4) Physical illness combined with social rejection has a psychological impact. Depression and anxiety frequently accompany TB diagnosis, complicating recovery and reducing quality of life.

How Social Stigma Works

Green’s exploration of tuberculosis stigma illustrates what sociologist Erving Goffman identified in Stigma as a “spoiled social identity”—a condition that marks someone as different and less than “normal.” Even family members might reject a TB patient because this stigma threatens the entire family’s social standing. Psychologist Geoff Cohen explains the psychological impact of this rejection: If we don’t feel a sense of social belonging, it triggers biological stress responses that can actually worsen our physical health.

The avoidance behaviors Green identifies—delaying diagnosis, hiding medication—represent what Goffman calls “information control,” where stigmatized individuals try to manage how others perceive them. These behaviors, while understandable as individual coping mechanisms, create serious public health consequences by enabling disease progression and transmission.

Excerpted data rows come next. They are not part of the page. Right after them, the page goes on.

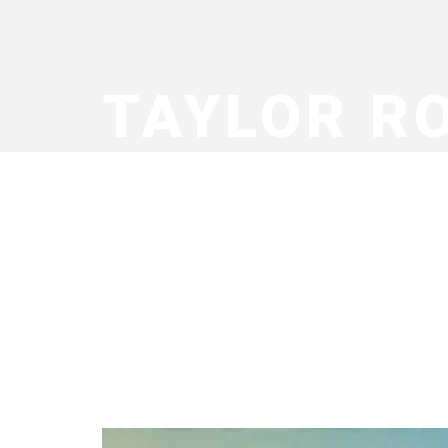
TAYLOR R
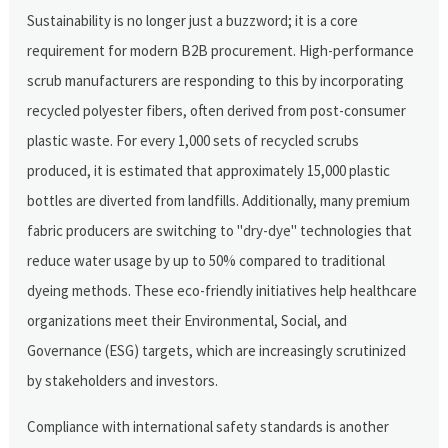
Sustainability is no longer just a buzzword; it is a core
requirement for modern B2B procurement. High-performance
scrub manufacturers are responding to this by incorporating
recycled polyester fibers, often derived from post-consumer
plastic waste. For every 1,000 sets of recycled scrubs
produced, it is estimated that approximately 15,000 plastic
bottles are diverted from landfills. Additionally, many premium
fabric producers are switching to "dry-dye" technologies that
reduce water usage by up to 50% compared to traditional
dyeing methods. These eco-friendly initiatives help healthcare
organizations meet their Environmental, Social, and
Governance (ESG) targets, which are increasingly scrutinized
by stakeholders and investors.
Compliance with international safety standards is another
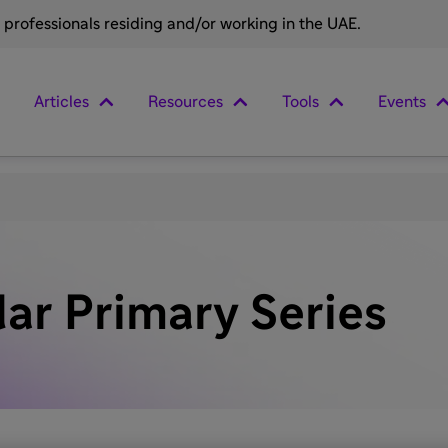
e professionals residing and/or working in the UAE.
Articles
Resources
Tools
Events
lar Primary Series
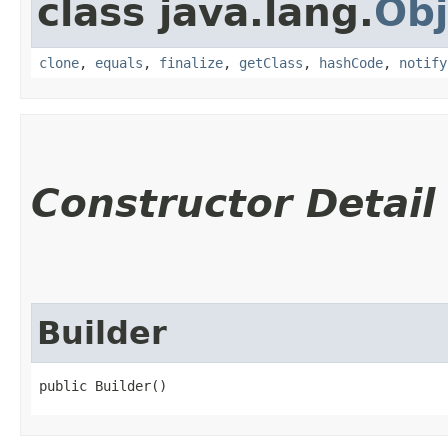
class java.lang.
Obj
clone
,
equals
,
finalize
,
getClass
,
hashCode
,
notify
Constructor Detail
Builder
public Builder()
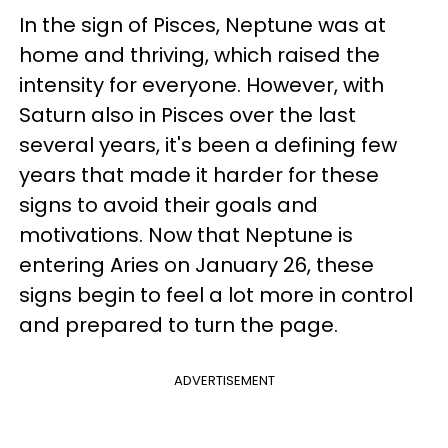
In the sign of Pisces, Neptune was at
home and thriving, which raised the
intensity for everyone. However, with
Saturn also in Pisces over the last
several years, it's been a defining few
years that made it harder for these
signs to avoid their goals and
motivations. Now that Neptune is
entering Aries on January 26, these
signs begin to feel a lot more in control
and prepared to turn the page.
ADVERTISEMENT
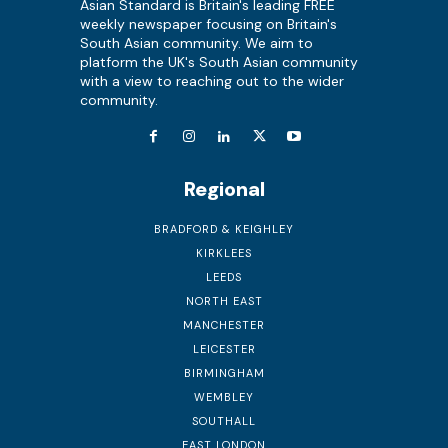
Asian Standard is Britain's leading FREE
weekly newspaper focusing on Britain's
South Asian community. We aim to
platform the UK's South Asian community
with a view to reaching out to the wider
community.
Regional
BRADFORD & KEIGHLEY
KIRKLEES
LEEDS
NORTH EAST
MANCHESTER
LEICESTER
BIRMINGHAM
WEMBLEY
SOUTHALL
EAST LONDON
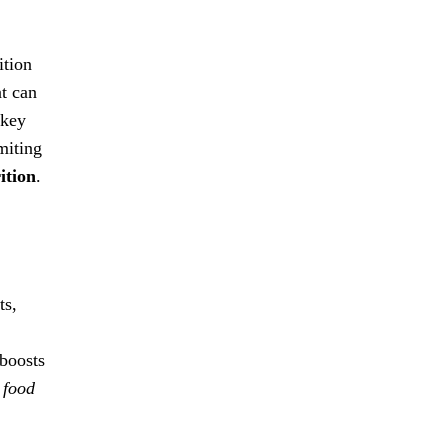
ition
at can
 key
miting
ition
.
ts,
boosts
 food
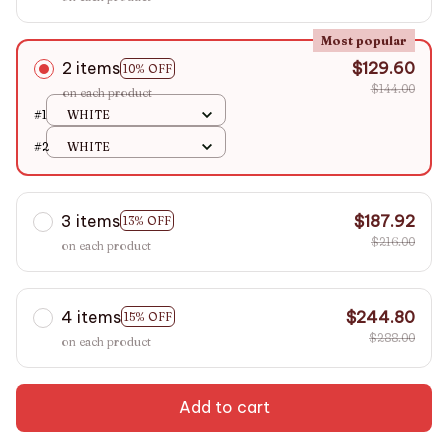
Most popular
2 items
$129.60
10% OFF
$144.00
on each product
#1
WHITE
#2
WHITE
3 items
$187.92
13% OFF
$216.00
on each product
4 items
$244.80
15% OFF
$288.00
on each product
Add to cart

Factor #3: Barriers to Health Care Access

Even when people overcome stigma and seek care, Green says numerous barriers block access to effective TB diagnosis and treatment:

1) Geographic barriers. In remote or underserved areas, healthcare facilities may be distant or completely absent. Green explains that for patients in these regions, reaching appropriate care often requires long, expensive journeys that many can’t afford.

2) Financial barriers. Even when facilities exist nearby, poverty forces impossible choices between paying for TB treatment or meeting basic needs like food and shelter. Without universal healthcare coverage or subsidized TB programs, many patients start but cannot complete the lengthy treatment regimen.

3) Diagnostic limitations. Many healthcare settings in high-burden countries lack modern diagnostic tools, relying instead on less accurate methods that might miss cases or fail to identify drug resistance. This means many patients receive inadequate treatment or none at all.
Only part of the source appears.